Is a positive femoroacetabular impingement test a common finding in healthy young adults?

Lene B Laborie, Trude G Lehmann, Ingvild Ø Engesæter, Lars B Engesæter, Karen Rosendahl, Lene B Laborie, Trude G Lehmann, Ingvild Ø Engesæter, Lars B Engesæter, Karen Rosendahl

Abstract

Background: Femoroacetabular impingement (FAI) is an incompletely understood clinical concept that implies pathomechanical changes in the hip as a cause for hip-related pain in young adults. While a positive anterior impingement test is suggestive of FAI, its association with clinical and radiographic findings remain unconfirmed in healthy young adults.

Questions/purposes: We determined the prevalence of a positive test in 1170 young adults and examined its possible associations with (1) self-reported hip discomfort for the past 3 months; (2) weekly physical exercise; (3) hip ROM; and (4) radiographic findings associated with femoroacetabular impingement.

Methods: We invited 2344 healthy 19-year-olds to a population-based hip study between 2008 and 2009; 1170 patients (50%) consented. The study included questionnaires on medical and functional status, a clinical hip examination including the impingement test and hip ROM, and two pelvic radiographs (AP and frog-leg views).

Results: Based on at least one affected hip, 35 of 480 (7.3%) men and 32 of 672 (4.8%) women had positive impingement tests. Eighteen of the 1170 patients were excluded owing to suboptimal or missing radiographs. Self-reported hip discomfort in the women and increased physical exercise in the men were strongly associated with the positive impingement tests. Decreased abduction and internal rotation in the men, decreased flexion in both genders, and radiographic cam type findings in the men also were associated with positive tests.

Conclusion: A positive test for anterior impingement is not uncommon in healthy young adults, especially in males. We believe it always should be performed along with pelvic radiographs in young, active patients presenting with hip pain.
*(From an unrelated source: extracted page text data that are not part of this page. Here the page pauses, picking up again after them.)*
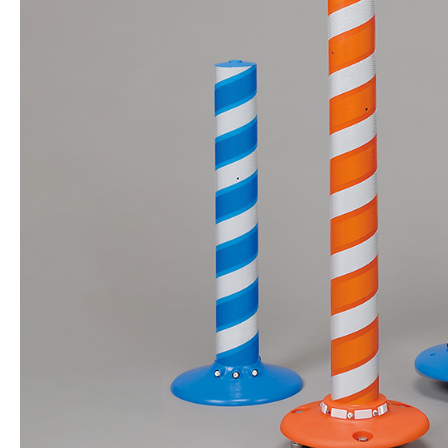
株式会社吾妻製作所 会社案内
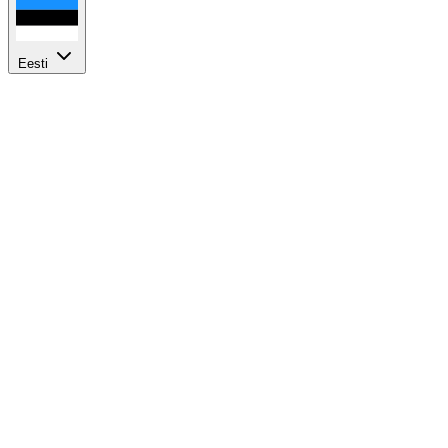
Eesti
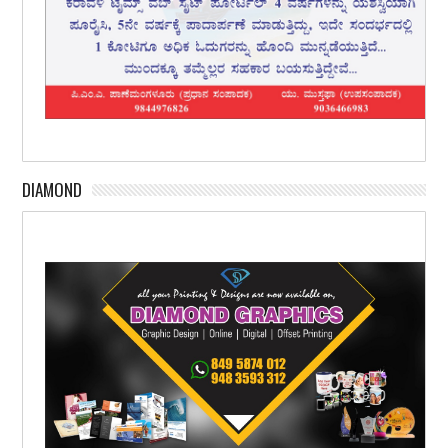
DIAMOND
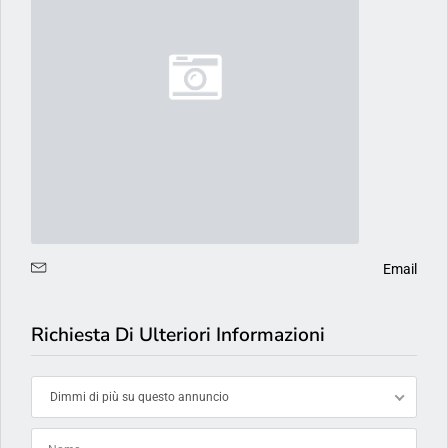
Email
Richiesta Di Ulteriori Informazioni
Dimmi di più su questo annuncio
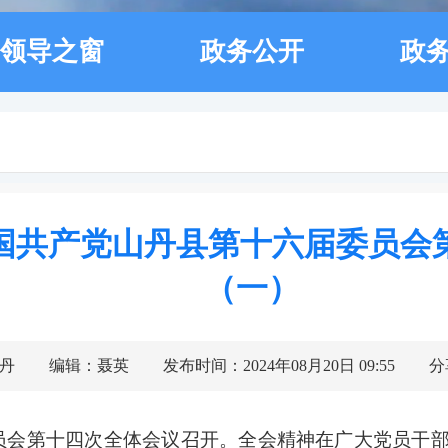
领导之窗
政务公开
政
中国共产党山丹县第十六届委员会
（一）
丹
编辑：聂英
发布时间：2024年08月20日 09:55
分
委员会第十四次全体会议召开。全会精神在广大党员干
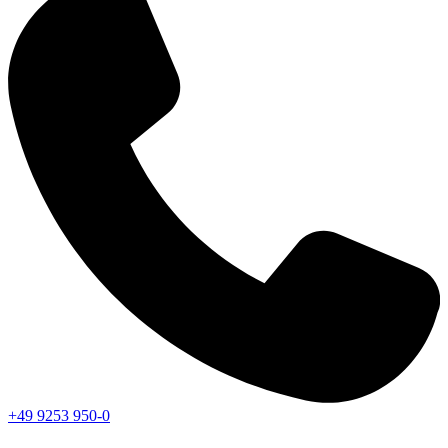
+49 9253 950-0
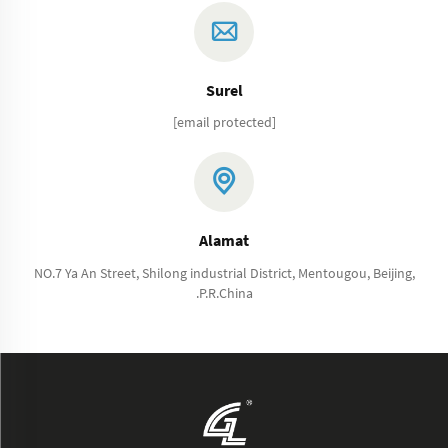
Surel
[email protected]
Alamat
NO.7 Ya An Street, Shilong industrial District, Mentougou, Beijing,
.P.R.China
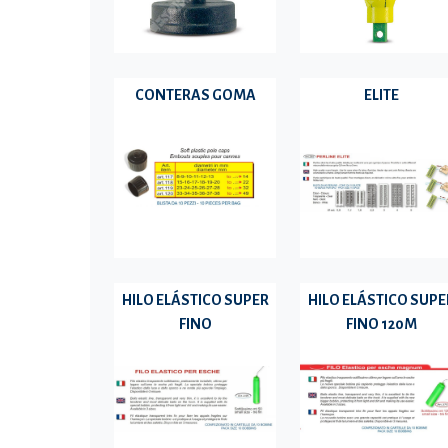
CONTERAS GOMA
ELITE
HILO ELÁSTICO SUPER
HILO ELÁSTICO SUPE
FINO
FINO 120M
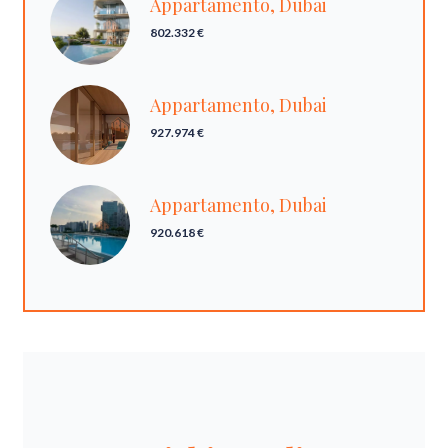
Appartamento, Dubai
802.332 €
Appartamento, Dubai
927.974 €
Appartamento, Dubai
920.618 €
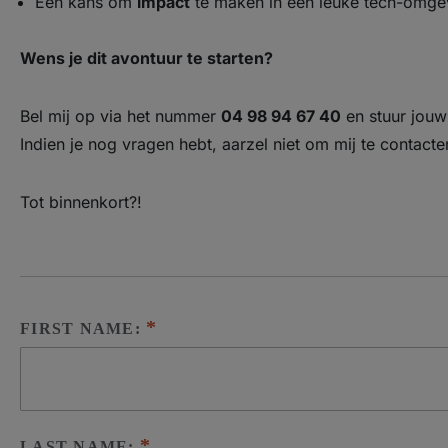
Een kans om
impact
te maken in een leuke tech-omgevi
Wens je dit avontuur te starten?
Bel mij op via het nummer
04 98 94 67 40
en stuur jou
Indien je nog vragen hebt, aarzel niet om mij te contacte
Tot binnenkort?!
FIRST NAME:
LAST NAME:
Level of evidence: Level II, diagnostic study. See the Guidelines for Authors for a complete description of level of evidence.

Figures

Fig. 1
Fig. 1
A pain-provocation test for anterior impingement was performed with the patient supine and scored as 0 (no pain provoked) or 1 (definite pain provoked when asked). A combined maneuver, consisting of 90° passive flexion of the hip, followed by forced adduction and internal rotation, was used.
Fig. 2A–C
Fig. 2A–C
(A) Normal anatomy of the hip (left) allows sufficient space for the caput to rotate properly in the acetabulum (right). In cam-type and pincer-type impingements, abnormal contact between the proximal femur and the acetabular rim disturbs adequate movement. (B) In cam-type impingement, during forceful motion, the aspheric portion of the head abuts and subsequently damages the acetabular rim, further damaging the cartilage and labrum. (C) In pincer-type impingement, an increase in either the coverage of the femoral head or the relative depth of the acetabulum causes an injured acetabular rim, followed by hypertrophy and degenerative changes in the labrum.
Fig. 3
Fig. 3
The flow chart shows the inclusion and exclusion criteria for our study (n = 1170) at followups. Babies with birth weight less than 1500 g, who died within the first month, or whose mother resided outside the catchment area of the hospital were not included in the 1989 Bergen Birth Cohort. FOI = obturator foramen index.
Fig. 4A–B
Fig. 4A–B
(A) The alpha angle is the angle between a line running through the head center and the long axis of the femoral neck, and a line originating from the head center and to the point where the bone of the head neck junction crosses outside the radius curvature of the head. The higher the alpha angle, the greater the cam defect will be. (B) The triangular index is based on the equation R ≥ r + 2, where “r” is the head radius, and “R” is the pathologically increased radius. Half of the head radius distance measured along the neck axis is found, and a perpendicular line H is drawn up to the crossing point of the bony cam curvature. “R” then is found. If R ≥ r + 2, a head-neck asphericity indicating a cam type is confirmed.
Fig. 5A–C
Fig. 5A–C
(A) A pistol-grip deformity is flattening of the normal concavity of the femoral head-neck junction. (B) A focal prominence is a prominence or bump to the femoral neck. (C) Flattening of the lateral aspect of the femoral head is shown in this drawing.
Fig. 6A–C
Fig. 6A–C
(A) The posterior wall sign is scored positive when the posterior wall lies medial to the center of the femoral head. (B) The crossover-sign is scored positive when the upper part of the anterior acetabular wall lies more laterally than the posterior wall and crosses medially. (C) Excessive acetabular coverage leading to a deep acetabular socket is seen as a bony extension of the upper acetabular roof, quantified by an increased center-edge angle.